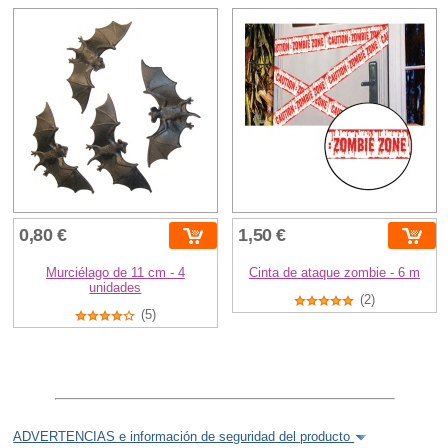
0,80 €
1,50 €
Murciélago de 11 cm - 4
Cinta de ataque zombie - 6 m
unidades
(2)
(5)
ADVERTENCIAS e información de seguridad del producto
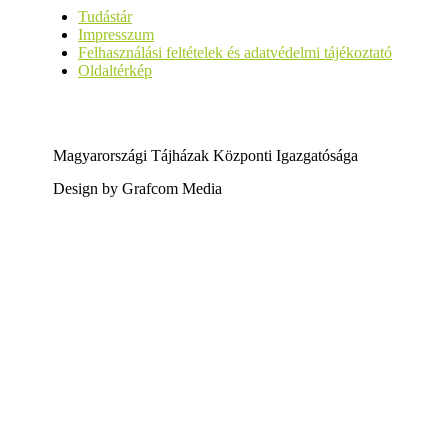
Tudástár
Impresszum
Felhasználási feltételek és adatvédelmi tájékoztató
Oldaltérkép
Magyarországi Tájházak Központi Igazgatósága
Design by Grafcom Media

------------------------------------------------

- _Task directions_
Each record above must be retyped exactly as given, with the images excluded.

- _Exercise solution_
0,80 €
1,50 €
Murciélago de 11 cm - 4
Cinta de ataque zombie - 6 m
unidades
(2)
(5)
ADVERTENCIAS e información de seguridad del producto
Tudástár
Impresszum
Felhasználási feltételek és adatvédelmi tájékoztató
Oldaltérkép
Magyarországi Tájházak Központi Igazgatósága
Design by Grafcom Media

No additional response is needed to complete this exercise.